1)  to turn to the Verkhovna Rada * proposing amendments to the said Law as well as other laws, regarding:

-  replacement of provisions which make it possible for local authorities and bodies of local self-government  to use the regional languages instead of the State language, to provisions regarding the possibility of these local authorities and bodies of local self-government using the regional language together with the State language;

-  removal of provisions which interfere with the rights of civic organizations and private individuals;

-  removal of provisions which violate the equal rights of access to the public service;

-  removal of provisions which infringe the interests of national minorities regarding development in Ukrainian society;

-  improvement or removal of provisions which create a lack of legal clarity;

-  regulation of the use of the State language in the film industry, television, radio and the print press; stimulation of preparation of information material, creation and circulation of cultural and artistic works primarily in Ukrainian; as well as in those minority languages which are in danger of dying out and need protection from the State;

-  introduction of provisions which demand funding from the State and local budgets only after the scope and mechanism for such funding are defined.

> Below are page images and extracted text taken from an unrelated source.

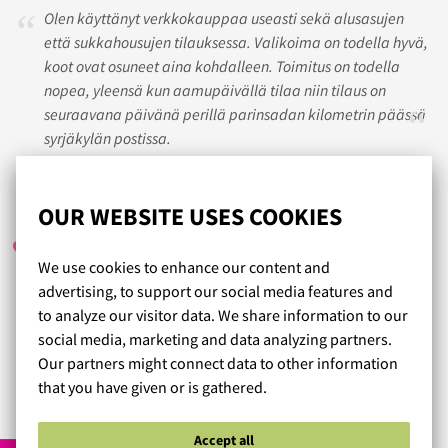
Olen käyttänyt verkkokauppaa useasti sekä alusasujen
että sukkahousujen tilauksessa. Valikoima on todella hyvä,
koot ovat osuneet aina kohdalleen. Toimitus on todella
nopea, yleensä kun aamupäivällä tilaa niin tilaus on
seuraavana päivänä perillä parinsadan kilometrin päässä
syrjäkylän postissa.
NINNA
/ 27.02.2019
OUR WEBSITE USES COOKIES
We use cookies to enhance our content and
advertising, to support our social media features and
Todella hyvää ja asianmukaista palvelua, aidosti
to analyze our visitor data. We share information to our
välitetään asiakkaasta ja rintaliivit ovat ihanan tuntuiset
social media, marketing and data analyzing partners.
päällä ja niin kauniit! ♡
Our partners might connect data to other information
that you have given or is gathered.
Read more reviews...
Accept all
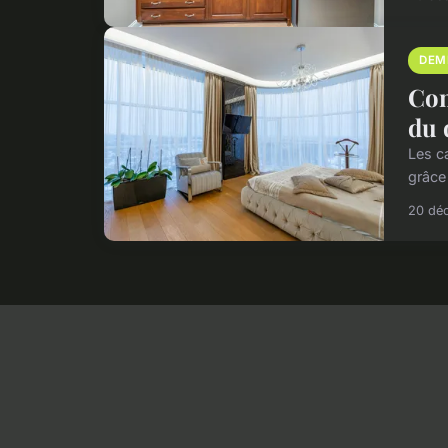
DEM
Com
du
Les c
grâce
20 dé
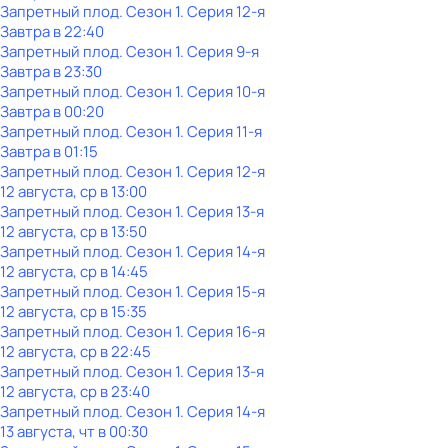
Запретный плод
. Сезон 1
. Серия 12-я
Завтра в 22:40
Запретный плод
. Сезон 1
. Серия 9-я
Завтра в 23:30
Запретный плод
. Сезон 1
. Серия 10-я
Завтра в 00:20
Запретный плод
. Сезон 1
. Серия 11-я
Завтра в 01:15
Запретный плод
. Сезон 1
. Серия 12-я
12 августа, ср в 13:00
Запретный плод
. Сезон 1
. Серия 13-я
12 августа, ср в 13:50
Запретный плод
. Сезон 1
. Серия 14-я
12 августа, ср в 14:45
Запретный плод
. Сезон 1
. Серия 15-я
12 августа, ср в 15:35
Запретный плод
. Сезон 1
. Серия 16-я
12 августа, ср в 22:45
Запретный плод
. Сезон 1
. Серия 13-я
12 августа, ср в 23:40
Запретный плод
. Сезон 1
. Серия 14-я
13 августа, чт в 00:30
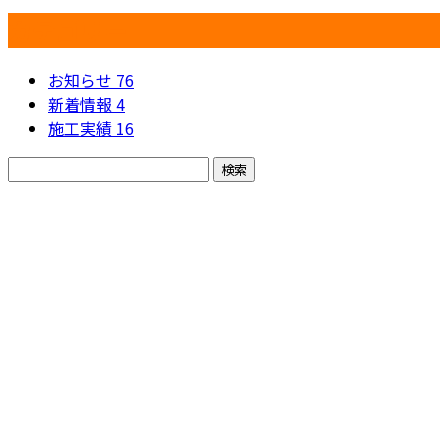
カテゴリー
お知らせ
76
新着情報
4
施工実績
16
お問い合わせ
お電話でのお問い合わせ
048-797-8887
さいたま市などで
原状回復工事や内
受付／9：00～18：00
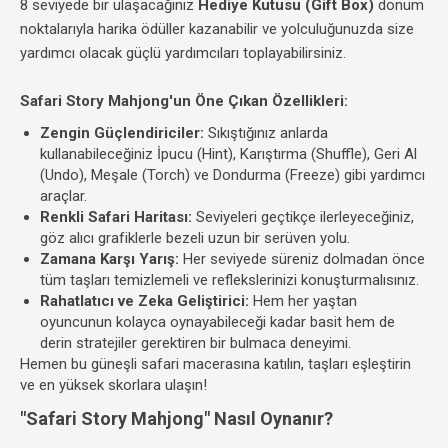
8 seviyede bir ulaşacağınız
Hediye Kutusu (Gift Box)
dönüm
noktalarıyla harika ödüller kazanabilir ve yolculuğunuzda size
yardımcı olacak güçlü yardımcıları toplayabilirsiniz.
Safari Story Mahjong'un Öne Çıkan Özellikleri:
Zengin Güçlendiriciler:
Sıkıştığınız anlarda
kullanabileceğiniz İpucu (Hint), Karıştırma (Shuffle), Geri Al
(Undo), Meşale (Torch) ve Dondurma (Freeze) gibi yardımcı
araçlar.
Renkli Safari Haritası:
Seviyeleri geçtikçe ilerleyeceğiniz,
göz alıcı grafiklerle bezeli uzun bir serüven yolu.
Zamana Karşı Yarış:
Her seviyede süreniz dolmadan önce
tüm taşları temizlemeli ve reflekslerinizi konuşturmalısınız.
Rahatlatıcı ve Zeka Geliştirici:
Hem her yaştan
oyuncunun kolayca oynayabileceği kadar basit hem de
derin stratejiler gerektiren bir bulmaca deneyimi.
Hemen bu güneşli safari macerasına katılın, taşları eşleştirin
ve en yüksek skorlara ulaşın!
"Safari Story Mahjong" Nasıl Oynanır?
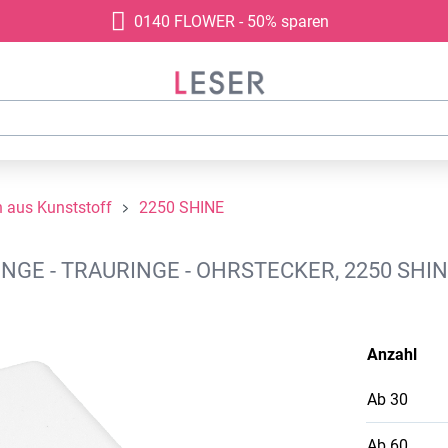
0140 FLOWER - 50% sparen
aus Kunststoff
2250 SHINE
GE - TRAURINGE - OHRSTECKER, 2250 SHIN
Anzahl
Ab
30
Ab
60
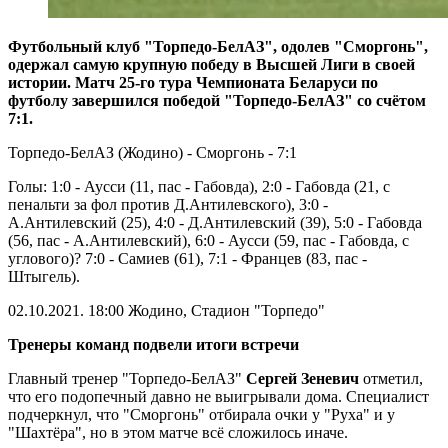
Футбольный клуб "Торпедо-БелАЗ", одолев "Сморгонь",
одержал самую крупную победу в Высшей Лиги в своей
истории. Матч 25-го тура Чемпионата Беларуси по
футболу завершился победой "Торпедо-БелАЗ" со счётом
7:1.
Торпедо-БелАЗ (Жодино) - Сморгонь - 7:1
Голы: 1:0 - Аусси (11, пас - Габовда), 2:0 - Габовда (21, с
пенальти за фол против Д.Антилевского), 3:0 -
А.Антилевский (25), 4:0 - Д.Антилевский (39), 5:0 - Габовда
(56, пас - А.Антилевский), 6:0 - Аусси (59, пас - Габовда, с
углового)? 7:0 - Самиев (61), 7:1 - Францев (83, пас -
Штыгель).
02.10.2021. 18:00 Жодино, Стадион "Торпедо"
Тренеры команд подвели итоги встречи
Главный тренер "Торпедо-БелАЗ"
Сергей Зеневич
отметил,
что его подопечный давно не выигрывали дома. Специалист
подчеркнул, что "Сморгонь" отбирала очки у "Руха" и у
"Шахтёра", но в этом матче всё сложилось иначе.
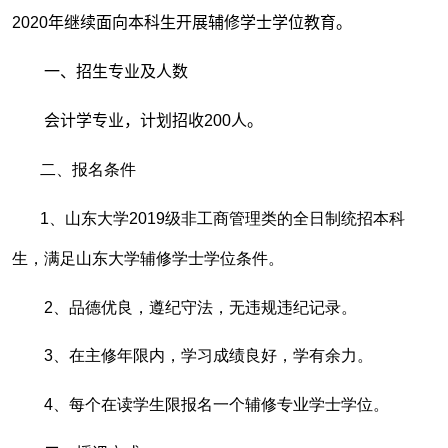
2020
年继续面向本科生开展辅修学士学位教育。
一、招生专业及人数
会计学专业，计划招收
200
人。
二、报名条件
1、山东大学
2019
级非工商管理类的全日制统招本科
生，满足山东大学辅修学士学位条件。
2、品德优良，遵纪守法，无违规违纪记录。
3、在主修年限内，学习成绩良好，学有余力。
4、每个在读学生限报名一个辅修专业学士学位。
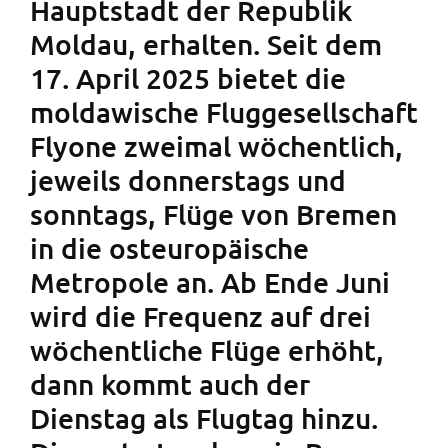
Hauptstadt der Republik
Moldau, erhalten. Seit dem
17. April 2025 bietet die
moldawische Fluggesellschaft
Flyone zweimal wöchentlich,
jeweils donnerstags und
sonntags, Flüge von Bremen
in die osteuropäische
Metropole an. Ab Ende Juni
wird die Frequenz auf drei
wöchentliche Flüge erhöht,
dann kommt auch der
Dienstag als Flugtag hinzu.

-  removal of provisions which are impossible to implement due to lack of finances and human resources.

2)  should the Verkhovna Rada of the sixth convocation not introduce the necessary amendments to the Law on the Principles of State Language Policy, to turn to the Constitutional Court with a constitutional submission asking for an official interpretation of the provisions of the Law which are dubious from the point of view of constitutional demands or which do not meet the requirements of legal clarity;

3)  carry out monitoring, including with the participation of civic organizations of observance of human rights and civil liberties in implementing the Law on the Principles of State Language Policy and publish the results in the annual report on observance of human rights and civil liberties in Ukraine.

*  Such proposals could also be addressed to the Working Group created on the basis of the Presidential Instruction “On improvement of legislative back-up for the use of languages in Ukraine” if by the time the proposals are submitted, this Working Group has not concluded its work.